At least 18 people have been killed and hundreds injured,
media reports say.
Dozens of people are feared trapped in the rubble of
collapsed buildings. The quake on Thursday killed nine
people.Roads have been damaged and big landslides have been
reported over a wide area. Some 200,000 households are
now without power.
There are fears that forecast rain could set off more
mudslides.
Collapsed dam
The extra troops are being sent to Kyushu to help police and
firefighters. "We are making every effort to respond," Chief
Cabinet Secretary Yoshihide Suga said.
The second quake - which was at a depth of 10km (six miles)
near Kumamoto - was much bigger and hit a wider area than
the one that struck the city of Kumamoto on Thursday night.
Kumamoto prefectural official Tomoyuki Tanaka told AP that
the death toll was climbing by the hour.
Thousands of people spent the night on the streets and in
parks - where they were huddled under blankets looking
dazed and afraid.
There are many reports of people trapped inside buildings,
including at least 60 inside an old people's home.
One village has been evacuated after a dam collapsed as a
result of the quake, public broadcaster NHK says.
Japan's nuclear authority said the Sendai nuclear plant was
not damaged.
A small eruption occurred at Mt Aso following the tremor,
media reports say.
Gavin Hayes, a research geophysicist with the US Geological
Survey (USGS) in Colorado, told the BBC the latest
earthquake would hamper the earlier rescue operation that
was already under way.
He said more damage could be expected as the earthquake
had been shallower and the fault-line had been much
longer.
"The ground surface would have moved in the region of
4-5m (yards).
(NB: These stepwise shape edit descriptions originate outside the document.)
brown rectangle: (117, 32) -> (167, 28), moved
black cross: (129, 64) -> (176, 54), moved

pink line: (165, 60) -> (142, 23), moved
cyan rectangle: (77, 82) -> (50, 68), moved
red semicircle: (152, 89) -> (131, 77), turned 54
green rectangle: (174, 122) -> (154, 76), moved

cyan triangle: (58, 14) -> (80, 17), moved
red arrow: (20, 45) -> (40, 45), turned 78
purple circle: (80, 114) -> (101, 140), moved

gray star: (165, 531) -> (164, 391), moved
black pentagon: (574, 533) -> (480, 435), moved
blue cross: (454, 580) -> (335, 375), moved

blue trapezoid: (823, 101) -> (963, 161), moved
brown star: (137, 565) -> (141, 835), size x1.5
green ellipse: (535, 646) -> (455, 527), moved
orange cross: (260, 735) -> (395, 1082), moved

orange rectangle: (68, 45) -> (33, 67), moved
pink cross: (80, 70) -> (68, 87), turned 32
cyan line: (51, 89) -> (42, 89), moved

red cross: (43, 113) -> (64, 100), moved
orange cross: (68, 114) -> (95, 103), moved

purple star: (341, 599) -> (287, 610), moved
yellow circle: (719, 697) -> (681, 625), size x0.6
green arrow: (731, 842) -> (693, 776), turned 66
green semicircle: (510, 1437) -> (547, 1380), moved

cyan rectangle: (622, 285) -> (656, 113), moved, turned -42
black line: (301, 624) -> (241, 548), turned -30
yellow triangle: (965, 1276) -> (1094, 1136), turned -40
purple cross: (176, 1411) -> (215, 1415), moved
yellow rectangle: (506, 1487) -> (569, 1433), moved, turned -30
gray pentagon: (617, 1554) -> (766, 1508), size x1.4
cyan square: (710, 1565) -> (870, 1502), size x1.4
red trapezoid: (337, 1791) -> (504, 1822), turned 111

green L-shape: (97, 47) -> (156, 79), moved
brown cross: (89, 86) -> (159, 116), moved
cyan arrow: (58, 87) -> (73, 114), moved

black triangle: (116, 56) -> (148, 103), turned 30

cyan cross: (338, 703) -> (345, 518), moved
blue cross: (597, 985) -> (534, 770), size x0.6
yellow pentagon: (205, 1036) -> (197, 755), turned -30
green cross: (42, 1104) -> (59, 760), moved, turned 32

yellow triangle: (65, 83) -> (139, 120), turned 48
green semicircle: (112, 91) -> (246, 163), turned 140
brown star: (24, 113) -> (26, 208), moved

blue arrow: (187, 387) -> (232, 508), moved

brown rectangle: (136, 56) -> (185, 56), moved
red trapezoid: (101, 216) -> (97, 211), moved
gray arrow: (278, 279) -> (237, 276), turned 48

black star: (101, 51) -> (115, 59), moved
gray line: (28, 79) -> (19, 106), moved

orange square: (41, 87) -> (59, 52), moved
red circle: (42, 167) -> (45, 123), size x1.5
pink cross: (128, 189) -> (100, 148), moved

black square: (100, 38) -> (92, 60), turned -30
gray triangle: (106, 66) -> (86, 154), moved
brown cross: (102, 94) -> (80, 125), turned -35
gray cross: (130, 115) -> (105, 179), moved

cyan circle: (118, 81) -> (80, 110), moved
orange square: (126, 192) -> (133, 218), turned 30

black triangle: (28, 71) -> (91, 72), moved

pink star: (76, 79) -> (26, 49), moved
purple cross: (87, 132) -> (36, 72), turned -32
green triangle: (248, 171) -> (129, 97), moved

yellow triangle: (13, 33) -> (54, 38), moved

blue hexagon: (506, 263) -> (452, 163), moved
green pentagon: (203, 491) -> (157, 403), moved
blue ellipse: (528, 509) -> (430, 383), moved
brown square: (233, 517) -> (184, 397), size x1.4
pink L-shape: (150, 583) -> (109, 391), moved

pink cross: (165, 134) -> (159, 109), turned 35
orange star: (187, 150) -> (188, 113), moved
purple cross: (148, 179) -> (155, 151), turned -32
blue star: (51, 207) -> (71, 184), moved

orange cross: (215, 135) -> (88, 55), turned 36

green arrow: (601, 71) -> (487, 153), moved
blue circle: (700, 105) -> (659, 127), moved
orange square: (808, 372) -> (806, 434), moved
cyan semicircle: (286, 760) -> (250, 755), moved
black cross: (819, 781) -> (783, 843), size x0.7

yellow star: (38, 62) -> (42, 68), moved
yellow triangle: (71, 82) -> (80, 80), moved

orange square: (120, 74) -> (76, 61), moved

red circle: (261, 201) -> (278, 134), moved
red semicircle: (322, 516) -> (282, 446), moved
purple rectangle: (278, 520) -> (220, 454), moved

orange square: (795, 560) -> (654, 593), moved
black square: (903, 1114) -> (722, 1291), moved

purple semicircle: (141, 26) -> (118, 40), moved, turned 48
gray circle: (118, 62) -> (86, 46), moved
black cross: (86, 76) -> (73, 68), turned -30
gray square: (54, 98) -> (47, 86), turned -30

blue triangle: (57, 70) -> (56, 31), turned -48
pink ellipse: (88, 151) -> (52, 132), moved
So, you are talking very intense shaking over
quite a large area. And that's why we'll probably see a
significant impact from this event."
Thursday's magnitude-6.2 quake caused shaking at some
places as intense as the huge earthquake that hit the country
in 2011, Japan's seismology office said.
The 2011 quake sparked a huge tsunami and nuclear
meltdown at the Fukushima power plant.
Most of those who died in Thursday's quake were in the
town of Mashiki where an apartment building collapsed and
many houses were damaged. More than 1,000 people were
injured.
Some 40,000 people initially fled their homes, with many of
those closest to the epicentre spending the night outside, as
more than 130 aftershocks had hit the area.